* WHAT TO WORK ON *
A complete answer retypes each of the records below precisely and includes none of the pictures.

* SOURCE RECORDS *
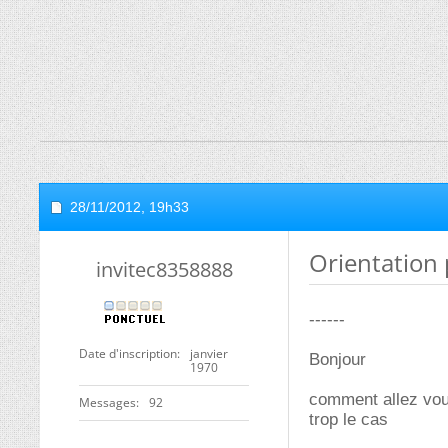
28/11/2012,
19h33
Orientation
invitec8358888
------
Date d'inscription
janvier
Bonjour
1970
comment allez vou
Messages
92
trop le cas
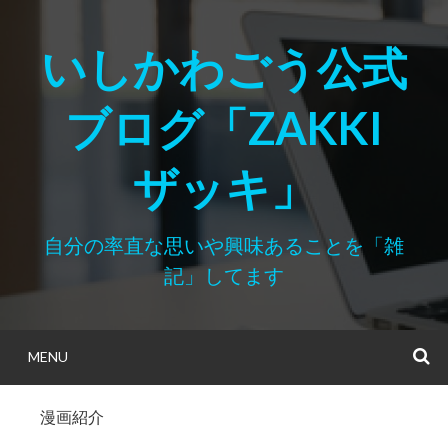
Skip
to
いしかわごう公式
content
ブログ「ZAKKI
ザッキ」
自分の率直な思いや興味あることを「雑
記」してます
MENU
S
漫画紹介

* OUTPUT BELOW *
28/11/2012,
19h33
Orientation
invitec8358888
------
Date d'inscription
janvier
Bonjour
1970
comment allez vou
Messages
92
trop le cas
Skip
to
いしかわごう公式
content
ブログ「ZAKKI
ザッキ」
自分の率直な思いや興味あることを「雑
記」してます
MENU
S
漫画紹介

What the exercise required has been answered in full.